MOPO24 beim Bäcker, der sich mit Lidl anlegt

Bäcker Stefan Richter (35) in seiner Backstube.
Bäcker Stefan Richter (35) in seiner Backstube.

Von Juliane Bauermeister und Ben Sommer

Bautzen - Die neue Werbekampagne vom Discounter Lidl traf Bäcker Stefan Richter (35) direkt ins Herz - allerdings eher schmerzlich. Er beschloss, sich gegen den Lebensmittel-Riesen zu wehren: Jetzt ist er ein Star im Netz!

Im 2585-Einwohner-Ort Kubschütz bei Bautzen führt Richter eine kleine Bäckerei. Seit fünf Generationen wird hier das Backhandwerk praktiziert.

Die neue Werbung des Supermarktriesen machte den Ladenchef wütend.

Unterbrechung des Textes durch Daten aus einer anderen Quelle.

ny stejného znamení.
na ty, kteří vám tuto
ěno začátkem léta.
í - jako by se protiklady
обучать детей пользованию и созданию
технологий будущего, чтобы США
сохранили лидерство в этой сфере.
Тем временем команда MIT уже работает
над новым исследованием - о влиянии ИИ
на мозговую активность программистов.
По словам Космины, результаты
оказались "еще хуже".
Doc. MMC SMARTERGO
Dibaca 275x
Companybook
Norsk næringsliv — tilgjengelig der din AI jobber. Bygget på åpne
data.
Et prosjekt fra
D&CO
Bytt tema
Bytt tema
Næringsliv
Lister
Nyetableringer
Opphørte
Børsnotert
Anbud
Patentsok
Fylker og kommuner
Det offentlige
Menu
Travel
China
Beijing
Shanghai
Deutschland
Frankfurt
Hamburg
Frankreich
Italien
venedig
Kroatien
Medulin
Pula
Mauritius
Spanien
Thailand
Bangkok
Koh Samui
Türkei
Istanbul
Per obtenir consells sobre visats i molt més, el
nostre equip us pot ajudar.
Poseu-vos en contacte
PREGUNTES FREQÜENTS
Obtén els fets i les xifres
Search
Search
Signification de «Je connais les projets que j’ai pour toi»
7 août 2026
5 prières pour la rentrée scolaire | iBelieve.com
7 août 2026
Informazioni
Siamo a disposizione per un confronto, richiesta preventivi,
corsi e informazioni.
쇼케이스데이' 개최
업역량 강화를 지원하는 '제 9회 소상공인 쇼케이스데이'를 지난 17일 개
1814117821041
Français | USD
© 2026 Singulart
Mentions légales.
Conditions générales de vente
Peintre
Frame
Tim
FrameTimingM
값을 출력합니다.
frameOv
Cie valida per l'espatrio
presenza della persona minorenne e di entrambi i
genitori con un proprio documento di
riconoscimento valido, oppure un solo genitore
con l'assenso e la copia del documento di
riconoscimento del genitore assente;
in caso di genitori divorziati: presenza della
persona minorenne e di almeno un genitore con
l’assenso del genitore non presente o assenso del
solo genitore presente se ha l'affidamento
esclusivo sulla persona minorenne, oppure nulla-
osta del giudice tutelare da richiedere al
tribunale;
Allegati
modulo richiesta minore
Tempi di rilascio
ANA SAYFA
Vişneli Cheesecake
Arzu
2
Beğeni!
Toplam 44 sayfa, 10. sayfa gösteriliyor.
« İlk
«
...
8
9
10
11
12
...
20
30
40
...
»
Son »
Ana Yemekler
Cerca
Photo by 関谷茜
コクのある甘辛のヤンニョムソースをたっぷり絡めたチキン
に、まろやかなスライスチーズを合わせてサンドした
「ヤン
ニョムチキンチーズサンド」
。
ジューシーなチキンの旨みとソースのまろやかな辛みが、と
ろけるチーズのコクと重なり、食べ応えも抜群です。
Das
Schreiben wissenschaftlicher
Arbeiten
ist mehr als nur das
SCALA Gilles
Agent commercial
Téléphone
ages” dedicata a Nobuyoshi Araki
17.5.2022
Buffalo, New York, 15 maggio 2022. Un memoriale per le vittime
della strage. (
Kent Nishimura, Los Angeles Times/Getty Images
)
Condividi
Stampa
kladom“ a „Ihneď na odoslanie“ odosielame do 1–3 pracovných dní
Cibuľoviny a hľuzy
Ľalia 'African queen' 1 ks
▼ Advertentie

Lidl erklärt auf Werbeplakaten und auf der Homepage, woran man gutes Brot erkennt: An den Zutaten, am Aussehen, an der Frische und an einem guten Preis.

„Die Kampagne von Lidl richtet sich ganz explizit gegen das Handwerk“, sagt der Bäckermeister.

„Die Behauptung, dass gutes Brot billig sein muss, bringt mich auf die Palme. Lidl kauft die Backzutaten in großen Mengen billig ein, produziert zentralisiert und setzt auf Maschinen statt Fachpersonal. Da fehlt mir der Respekt vor dem Produkt.“

In seiner Wut veröffentlichte Richter auf Facebook eine ironische Bewerbung an die Supermarktkette. „Ab dem Zeitpunkt, an dem Ihre Werbekampagne mehr als 50 Prozent unserer jetzigen Kundschaft überzeugt hat, stehe ich Ihrem Unternehmen zur Verfügung“, heißt es in dem Schreiben.

„Gern nehme ich auch den Weg in einen Ihrer Produktionsstandorte außerhalb Deutschlands in Kauf. So mobil wie ein tiefgefrorener Teigling bin ich ebenfalls.“

Der Discounter hat sich dazu bereits zu Wort gemeldet.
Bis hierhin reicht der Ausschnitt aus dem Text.